ホルツ・アメッシュ
| 標準価格: | オープンプライス |
| 発売元: | 武蔵ホルト http://www.holts.co.jp/ |
今回レポートするホルツ・アメッシュは、ちょっと変わった特性を持ったスプレー式のワックスです。
最大の特徴は「水」の力を借りて成分が塗装面全体に広がるという点。ボディが濡れていても使えるのではなく、濡れていないと使えないんです。
使い方はいたって簡単で、洗車後の濡れたボディにスプレーし、もう一度水をかけて余分な成分を洗い流したら、残った水滴を拭き取って作業完了。

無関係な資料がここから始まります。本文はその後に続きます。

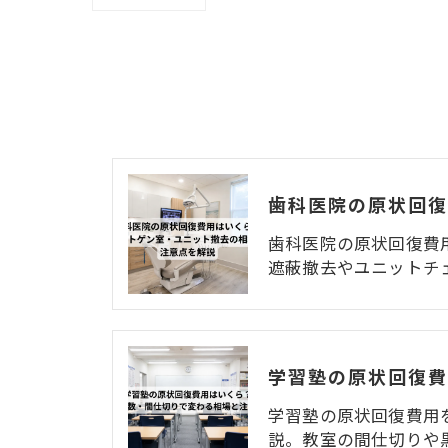
歯科医院の原状回復費
遮蔽撤去やユニットチ
学習塾の原状回復費用
説。教室の間仕切りや黒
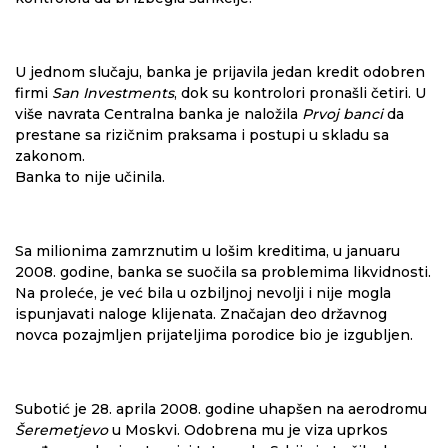
U jednom slučaju, banka je prijavila jedan kredit odobren
firmi
San Investments
, dok su kontrolori pronašli četiri. U
više navrata Centralna banka je naložila
Prvoj banci
da
prestane sa rizičnim praksama i postupi u skladu sa
zakonom.
Banka to nije učinila.
Sa milionima zamrznutim u lošim kreditima, u januaru
2008. godine, banka se suočila sa problemima likvidnosti.
Na proleće, je već bila u ozbiljnoj nevolji i nije mogla
ispunjavati naloge klijenata. Značajan deo državnog
novca pozajmljen prijateljima porodice bio je izgubljen.
Subotić je 28. aprila 2008. godine uhapšen na aerodromu
Šeremetjevo
u Moskvi. Odobrena mu je viza uprkos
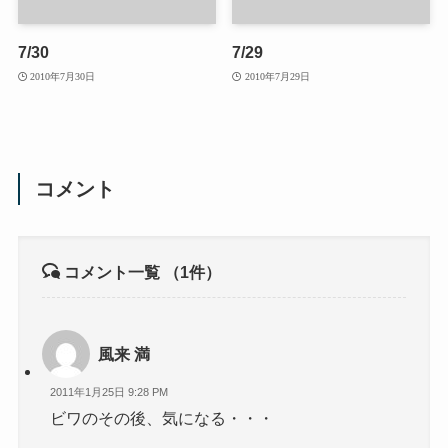
7/30
7/29
2010年7月30日
2010年7月29日
コメント
コメント一覧
（1件）
風来 満
2011年1月25日 9:28 PM
ビワのその後、気になる・・・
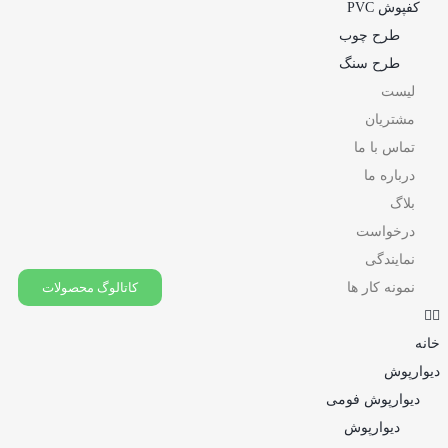
کفپوش PVC
طرح چوب
طرح سنگ
لیست
مشتریان
تماس با ما
درباره ما
بلاگ
درخواست
نمایندگی
نمونه کار ها
کاتالوگ محصولات
خانه
دیوارپوش
دیوارپوش فومی
دیوارپوش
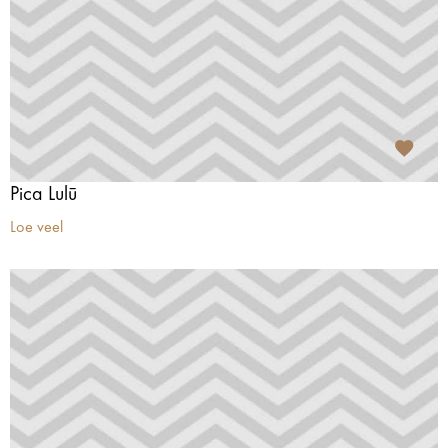
Pica Lulū
Loe veel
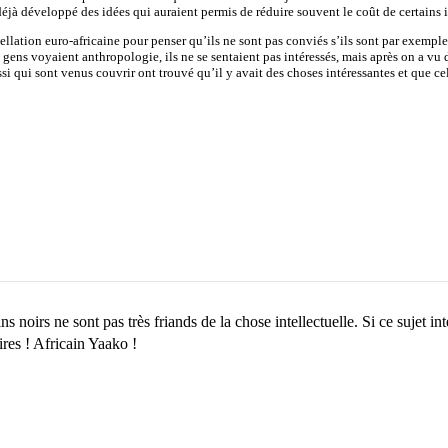
déjà développé des idées qui auraient permis de réduire souvent le coût de certains 
ellation euro-africaine pour penser qu’ils ne sont pas conviés s’ils sont par exemple 
s voyaient anthropologie, ils ne se sentaient pas intéressés, mais après on a vu des
ssi qui sont venus couvrir ont trouvé qu’il y avait des choses intéressantes et que c
noirs ne sont pas très friands de la chose intellectuelle. Si ce sujet int
res ! Africain Yaako !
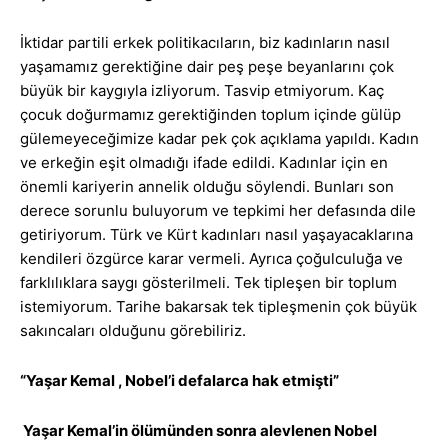
İktidar partili erkek politikacıların, biz kadınların nasıl
yaşamamız gerektiğine dair peş peşe beyanlarını çok
büyük bir kaygıyla izliyorum. Tasvip etmiyorum. Kaç
çocuk doğurmamız gerektiğinden toplum içinde gülüp
gülemeyeceğimize kadar pek çok açıklama yapıldı. Kadın
ve erkeğin eşit olmadığı ifade edildi. Kadınlar için en
önemli kariyerin annelik olduğu söylendi. Bunları son
derece sorunlu buluyorum ve tepkimi her defasında dile
getiriyorum. Türk ve Kürt kadınları nasıl yaşayacaklarına
kendileri özgürce karar vermeli. Ayrıca çoğulculuğa ve
farklılıklara saygı gösterilmeli. Tek tipleşen bir toplum
istemiyorum. Tarihe bakarsak tek tipleşmenin çok büyük
sakıncaları olduğunu görebiliriz.
“Yaşar Kemal , Nobel’i defalarca hak etmişti”
Yaşar Kemal’in ölümünden sonra alevlenen Nobel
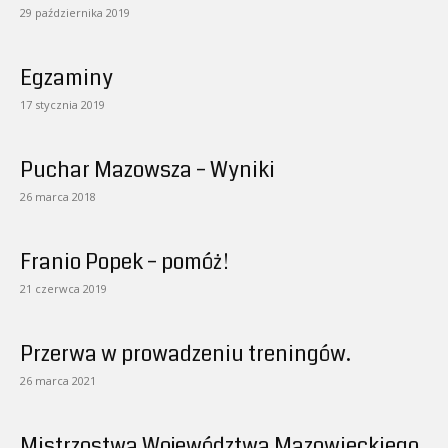
29 października 2019
Egzaminy
17 stycznia 2019
Puchar Mazowsza – Wyniki
26 marca 2018
Franio Popek – pomóż!
21 czerwca 2019
Przerwa w prowadzeniu treningów.
26 marca 2021
Mistrzostwa Województwa Mazowieckiego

テレビショッピングでお馴染みの「ブロス」なども同じような使い方をしますが、アメッシュはスポンジで塗り広げる工程も不要なので、その分手間がかかりません。
やる人はあまりいないと思いますが、特性上は雨の中でも作業が可能。雨が強ければスプレーするだけで洗い流しも拭き取りも不要になります。
今回のテスト車は下地がかなり荒れており、このままでは施工後のツヤの判断ができないので下地作りを実施。シャンプー洗車のあと、ネンドによる鉄粉除去とポリッシュによる水アカと軽い小キズ落としを行ないました。
その後、再度水をかけてからアメッシュをスプレーすると、吹いた瞬間から水の膜が切れて水滴に変わっていきます。水滴といっても形も膨らみもそれほどキレイなものではありませんが、ボンネットのように傾斜のある部分では、それだけで水滴が流れ落ちていきます。
続いて水で洗い流すと、一瞬泡立つような水が流れ落ち、その後明らかに水切れが良くなったのを実感。ボンネットはその傾斜で水滴がほとんど流れ落ちてしまいました。
説明書によるとこの水で洗い流す工程が成分の定着に重要らしく、タップリの水で洗い流すよう指示されています。確認はしていませんが、コイン洗車機の圧水を使えばさらに定着が強まるということです。
ここで注意点をひとつ。アメッシュをスプレーするとその瞬間から水を弾きます。そこで「もっと吹けば被膜が厚くなるかなぁ…」などと考えてさらにスプレーすると、そこに水はほとんどありません。
水で洗い流してから拭き上げると、アメッシュが流れた筋がクッキリ。いわゆるムラです。ウエスで塗り込むようにして消しましたが、しばらく時間がかかってしまいました。
二度吹きに限らず、以前塗ったコーティング剤やワックスの効果が抜けていない場合、洗車に撥水剤入りのシャンプーを使ってしまった場合も同様のことが起こると思われます。スプレーする前にはボディが水を弾かないか必ず確認しましょう。
また、スプレー後の水滴が乾いてしまっても同じようなことになりますから、気温が高めで乾燥が早そうなときは、少々手間はかかりますがパネルごとにスプレー→拭き取りを繰り返していった方が良さそうです。
吹き上げ後のツヤですが、当然本格的なワックスやコーティング剤にはおよびません。しかし、スプレー開始から拭き上げまで、今回テストしたオデッセイクラスで15〜20分程度で済んでしまう作業性を考えれば納得できるレベルです。
耐久性は、説明書によると1〜2ヵ月ということ。これまで、この類の製品の多くは「1〜2週間か雨1回」が相場だったので、このアメッシュにもさほど期待はしていなかったのですが、15日を経過した時点で施工直後とほとんど変わらない撥水性、排水性を維持しています。
その間の雨は4回で、内2回はかなりの豪雨。これまでの経験からすると、少なくとも1ヵ月は満足できるレベルを維持してくれそうです。これ、結構スゴイことですよ。
ツヤと保護を考えれば、固形ワックスやコーティング剤で仕上げるのがベストなのは言うまでもありません。しかし、ワックスがけやコーティング処理には相応の手間と時間がかかります。
一度キッチリ仕上げたら、次に時間が取れるまではこのアメッシュで乗り切る。そんな使い方に十分応えてくれます。
価格は実勢で1500円前後。容量は300mlで、オデッセイクラスだと2回分ぐらいでしょうか。個人的にはちょっと高いかなぁ…という印象です。